Words by: Natasha Bloomfield
Soft jazz and a small framed photograph of Rist greet the audience as they wait expectantly for “everyone’s favourite deadpan comedian.” The next forty minutes is an off-kilter mixture of cultural and personal references that aim at, from what I can tell, either vain self-promotion, or an incredibly in-depth session of self-exploration.
The beginning of the show is off to an interesting start. Following ten minutes of support guaranteeing the show will be wicked, Rist steps onto the stage, a tall man wearing all black. He stands at the microphone and a voice-over that is his inner dramatic consciousness insists that he speak and start the show.

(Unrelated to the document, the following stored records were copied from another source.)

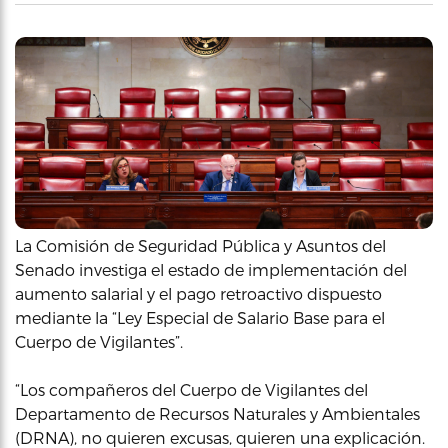
La Comisión de Seguridad Pública y Asuntos del
Senado investiga el estado de implementación del
aumento salarial y el pago retroactivo dispuesto
mediante la “Ley Especial de Salario Base para el
Cuerpo de Vigilantes”.
“Los compañeros del Cuerpo de Vigilantes del
Departamento de Recursos Naturales y Ambientales
(DRNA), no quieren excusas, quieren una explicación.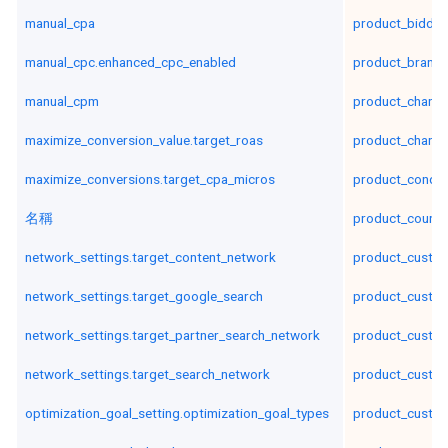
manual_cpa
product_biddin
manual_cpc.enhanced_cpc_enabled
product_brand
manual_cpm
product_channe
maximize_conversion_value.target_roas
product_channel
maximize_conversions.target_cpa_micros
product_condit
名稱
product_countr
network_settings.target_content_network
product_custom
network_settings.target_google_search
product_custom
network_settings.target_partner_search_network
product_custom
network_settings.target_search_network
product_custom
optimization_goal_setting.optimization_goal_types
product_custom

The slightly awkward moment of self-doubt is a vast contrast to the remainder of the show, which is a lot of Rist being extremely confident, throwing out queries to the audience like “Give me a cheer if you’re homophobic” and “Who thinks I’m the most attractive comedian you’ve seen at Fringe World?”
The highlight is without a doubt the musical numbers. They are encouraged by Taylor Swift, whose face appears on a projector sporting Rist’s mouth. Following is a number by Rist where he foregoes his shirt and dances with an audience member to “Shake It Off.” Another interesting number is at the end, when there is a three minute meditation session. It includes taking two breaths in simultaneously, focusing on one’s breathing, and repeating the lyrics of “Scatman” by Scatman John twice a day. If one adheres to this, they will be as happy as Rist – an interesting claim given the nature of the show.
Whilst the deadpan delivery and fast-paced topic jumping won’t be to everyone’s taste, performing a one-man show for forty minutes is nothing to sniff at – and the woman seated next to the man who received the lap dance was absolutely loving it – so clearly the show has its target audience. If this sounds like something you’ll like be sure to check it out.